▸ **Records for this task**
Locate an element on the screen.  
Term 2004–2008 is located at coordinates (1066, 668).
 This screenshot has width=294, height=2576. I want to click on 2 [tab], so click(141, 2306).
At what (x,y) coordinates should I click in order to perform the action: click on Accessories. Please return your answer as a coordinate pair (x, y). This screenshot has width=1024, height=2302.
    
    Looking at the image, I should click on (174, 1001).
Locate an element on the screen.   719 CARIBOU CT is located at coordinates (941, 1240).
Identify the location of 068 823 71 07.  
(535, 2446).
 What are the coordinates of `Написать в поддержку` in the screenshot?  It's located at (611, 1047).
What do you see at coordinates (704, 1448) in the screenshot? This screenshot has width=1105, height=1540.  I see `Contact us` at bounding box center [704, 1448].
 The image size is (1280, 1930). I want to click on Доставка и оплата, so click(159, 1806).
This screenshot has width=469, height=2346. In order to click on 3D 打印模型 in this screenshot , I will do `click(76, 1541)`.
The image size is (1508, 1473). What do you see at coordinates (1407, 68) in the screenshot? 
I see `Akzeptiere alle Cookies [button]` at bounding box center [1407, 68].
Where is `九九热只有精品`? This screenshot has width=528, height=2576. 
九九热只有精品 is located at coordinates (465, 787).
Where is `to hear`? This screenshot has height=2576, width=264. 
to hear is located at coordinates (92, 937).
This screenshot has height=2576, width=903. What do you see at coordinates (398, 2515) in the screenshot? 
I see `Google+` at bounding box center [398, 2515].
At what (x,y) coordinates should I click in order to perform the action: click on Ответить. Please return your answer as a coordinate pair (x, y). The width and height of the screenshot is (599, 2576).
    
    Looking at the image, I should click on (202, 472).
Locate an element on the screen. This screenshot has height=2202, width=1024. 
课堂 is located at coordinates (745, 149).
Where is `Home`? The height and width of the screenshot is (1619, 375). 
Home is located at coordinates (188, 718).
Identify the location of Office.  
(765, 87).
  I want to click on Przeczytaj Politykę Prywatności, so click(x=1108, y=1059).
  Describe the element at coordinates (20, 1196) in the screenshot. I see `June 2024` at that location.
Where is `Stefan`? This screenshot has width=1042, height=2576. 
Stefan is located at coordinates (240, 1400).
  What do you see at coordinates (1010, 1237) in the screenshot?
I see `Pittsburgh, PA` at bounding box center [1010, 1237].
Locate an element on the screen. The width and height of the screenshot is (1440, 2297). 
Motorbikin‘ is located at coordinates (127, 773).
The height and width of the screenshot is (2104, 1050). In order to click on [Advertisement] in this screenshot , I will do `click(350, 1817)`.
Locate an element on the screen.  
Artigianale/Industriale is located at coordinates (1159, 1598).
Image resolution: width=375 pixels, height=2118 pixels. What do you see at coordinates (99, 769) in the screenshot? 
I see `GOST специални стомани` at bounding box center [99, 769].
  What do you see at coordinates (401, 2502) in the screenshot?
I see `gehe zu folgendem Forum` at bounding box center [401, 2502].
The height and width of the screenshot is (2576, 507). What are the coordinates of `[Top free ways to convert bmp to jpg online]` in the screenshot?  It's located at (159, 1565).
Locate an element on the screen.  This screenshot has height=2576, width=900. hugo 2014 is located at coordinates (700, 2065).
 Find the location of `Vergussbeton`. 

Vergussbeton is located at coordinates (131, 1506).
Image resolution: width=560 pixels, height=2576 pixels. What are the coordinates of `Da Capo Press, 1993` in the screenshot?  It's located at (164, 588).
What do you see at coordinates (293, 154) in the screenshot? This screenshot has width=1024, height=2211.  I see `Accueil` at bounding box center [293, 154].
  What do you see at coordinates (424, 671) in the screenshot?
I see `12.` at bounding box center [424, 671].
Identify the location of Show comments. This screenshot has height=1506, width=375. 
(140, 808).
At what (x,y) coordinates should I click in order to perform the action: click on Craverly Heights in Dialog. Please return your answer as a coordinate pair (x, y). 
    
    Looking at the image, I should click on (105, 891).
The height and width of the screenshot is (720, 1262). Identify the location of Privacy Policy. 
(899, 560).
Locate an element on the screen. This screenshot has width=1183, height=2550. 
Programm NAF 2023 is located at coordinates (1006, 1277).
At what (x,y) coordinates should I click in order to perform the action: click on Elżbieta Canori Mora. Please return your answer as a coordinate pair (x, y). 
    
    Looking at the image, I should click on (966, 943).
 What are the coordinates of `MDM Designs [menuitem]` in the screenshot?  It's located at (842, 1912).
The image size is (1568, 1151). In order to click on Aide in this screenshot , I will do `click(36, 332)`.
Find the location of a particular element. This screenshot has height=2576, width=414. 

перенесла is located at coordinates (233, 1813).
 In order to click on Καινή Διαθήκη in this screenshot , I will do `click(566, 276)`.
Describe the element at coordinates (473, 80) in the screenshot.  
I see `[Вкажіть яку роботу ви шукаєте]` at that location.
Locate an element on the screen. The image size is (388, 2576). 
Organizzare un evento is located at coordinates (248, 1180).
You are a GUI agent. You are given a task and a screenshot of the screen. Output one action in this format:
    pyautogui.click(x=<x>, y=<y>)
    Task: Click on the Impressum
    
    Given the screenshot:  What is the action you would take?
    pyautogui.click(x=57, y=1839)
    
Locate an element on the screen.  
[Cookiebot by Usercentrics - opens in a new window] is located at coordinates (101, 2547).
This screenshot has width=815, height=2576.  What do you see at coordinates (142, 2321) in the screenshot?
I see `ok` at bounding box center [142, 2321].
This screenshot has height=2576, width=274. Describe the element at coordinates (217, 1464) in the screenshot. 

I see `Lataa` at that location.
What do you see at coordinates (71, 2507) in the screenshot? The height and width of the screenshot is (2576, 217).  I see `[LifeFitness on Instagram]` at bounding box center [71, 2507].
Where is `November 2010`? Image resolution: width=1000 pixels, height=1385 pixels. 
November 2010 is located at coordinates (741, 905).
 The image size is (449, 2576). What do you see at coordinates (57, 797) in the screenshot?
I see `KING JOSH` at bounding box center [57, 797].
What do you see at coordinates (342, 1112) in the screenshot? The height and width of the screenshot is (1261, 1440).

▸ **Assignment**
If a line in the material above contains the word "will", it counts; give only the number of such lines.

▸ **Answer for this exercise**
4